GOAL OF THE EXERCISE: Within the material below, transcribe exactly the lines from the one holding "Digitální nomádi hovoří cizí jazyky" through the one holding "zvládáte také španělštinu, máte výhodu.", keeping both ends and skipping the rest.

++++ RECORDS SUPPLIED

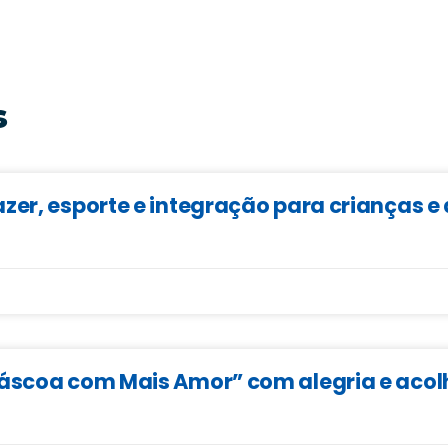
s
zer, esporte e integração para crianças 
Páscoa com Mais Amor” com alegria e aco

++++++++
++++ RECORDS SUPPLIED

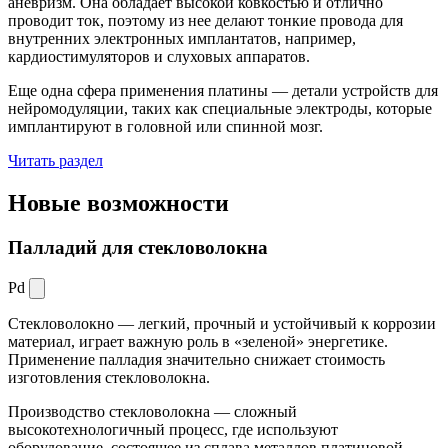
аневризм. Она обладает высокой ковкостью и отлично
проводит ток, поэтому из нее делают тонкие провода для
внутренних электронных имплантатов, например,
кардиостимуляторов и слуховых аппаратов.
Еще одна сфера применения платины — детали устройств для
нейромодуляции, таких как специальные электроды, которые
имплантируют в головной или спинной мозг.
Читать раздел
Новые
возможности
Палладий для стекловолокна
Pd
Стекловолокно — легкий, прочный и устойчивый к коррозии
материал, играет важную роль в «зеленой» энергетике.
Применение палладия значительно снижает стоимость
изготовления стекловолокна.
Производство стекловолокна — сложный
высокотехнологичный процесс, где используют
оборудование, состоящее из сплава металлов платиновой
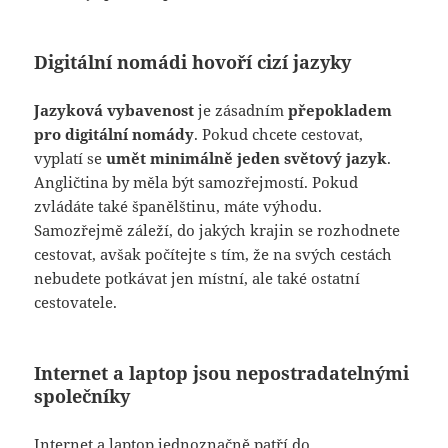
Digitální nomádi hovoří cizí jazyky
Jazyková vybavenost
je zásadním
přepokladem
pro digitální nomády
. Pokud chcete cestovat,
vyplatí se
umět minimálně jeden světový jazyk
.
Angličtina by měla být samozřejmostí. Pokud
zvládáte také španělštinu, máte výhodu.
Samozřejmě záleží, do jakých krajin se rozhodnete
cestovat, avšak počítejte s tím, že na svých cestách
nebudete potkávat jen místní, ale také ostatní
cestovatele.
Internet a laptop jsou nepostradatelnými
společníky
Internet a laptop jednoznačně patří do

++++++++
++++ RECORDS SUPPLIED

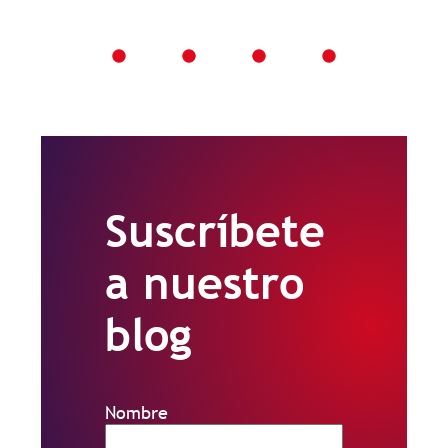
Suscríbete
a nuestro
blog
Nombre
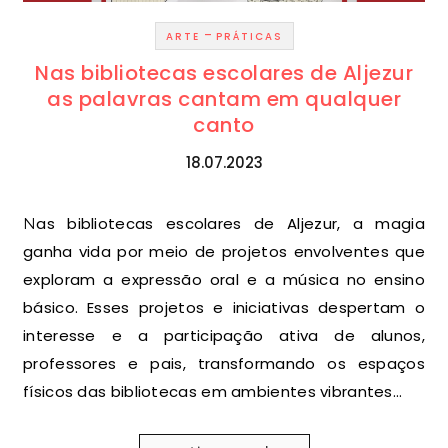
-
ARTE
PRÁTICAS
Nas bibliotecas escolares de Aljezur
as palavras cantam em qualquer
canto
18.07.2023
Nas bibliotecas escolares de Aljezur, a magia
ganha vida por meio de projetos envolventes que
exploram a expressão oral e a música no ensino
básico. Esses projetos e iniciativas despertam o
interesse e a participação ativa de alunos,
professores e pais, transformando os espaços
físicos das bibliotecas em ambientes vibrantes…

++++++++

ANSWER AREA:
Digitální nomádi hovoří cizí jazyky
Jazyková vybavenost
je zásadním
přepokladem
pro digitální nomády
. Pokud chcete cestovat,
vyplatí se
umět minimálně jeden světový jazyk
.
Angličtina by měla být samozřejmostí. Pokud
zvládáte také španělštinu, máte výhodu.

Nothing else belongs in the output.